Gather all lines in the data that hold the string "случае".

■ **Data excerpts**
-=-=-=-=-
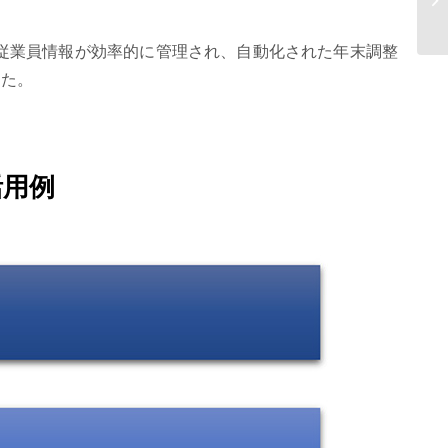
ム
従業員情報が効率的に管理され、自動化された年末調整
した。
活用例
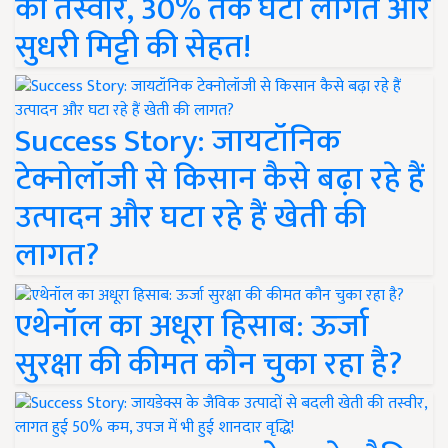
की तस्वीर, 30% तक घटी लागत और
सुधरी मिट्टी की सेहत!
Success Story: जायटॉनिक
टेक्नोलॉजी से किसान कैसे बढ़ा रहे हैं
उत्पादन और घटा रहे हैं खेती की
लागत?
एथेनॉल का अधूरा हिसाब: ऊर्जा
सुरक्षा की कीमत कौन चुका रहा है?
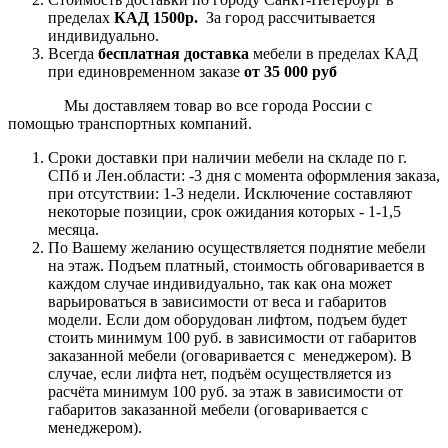
пределах
КАД 1500р.
За город рассчитывается
индивидуально.
Всегда
бесплатная доставка
мебели в пределах КАД
при единовременном заказе
от 35 000 руб
Мы доставляем товар во все города России с
помощью транспортных компаний.
Сроки доставки при наличии мебели на складе по г.
СПб и Лен.области: -3 дня с момента оформления заказа,
при отсутствии: 1-3 недели. Исключение составляют
некоторые позиции, срок ожидания которых - 1-1,5
месяца.
По Вашему желанию осуществляется поднятие мебели
на этаж. Подъем платный, стоимость обговаривается в
каждом случае индивидуально, так как она может
варьироваться в зависимости от веса и габаритов
модели. Если дом оборудован лифтом, подъем будет
стоить минимум 100 руб. в зависимости от габаритов
заказанной мебели (оговаривается с менеджером). В
случае, если лифта нет, подъём осуществляется из
расчёта минимум 100 руб. за этаж в зависимости от
габаритов заказанной мебели (оговаривается с
менеджером).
-=-=-=-=-
■ **Result for this task**
каждом случае индивидуально, так как она может
случае, если лифта нет, подъём осуществляется из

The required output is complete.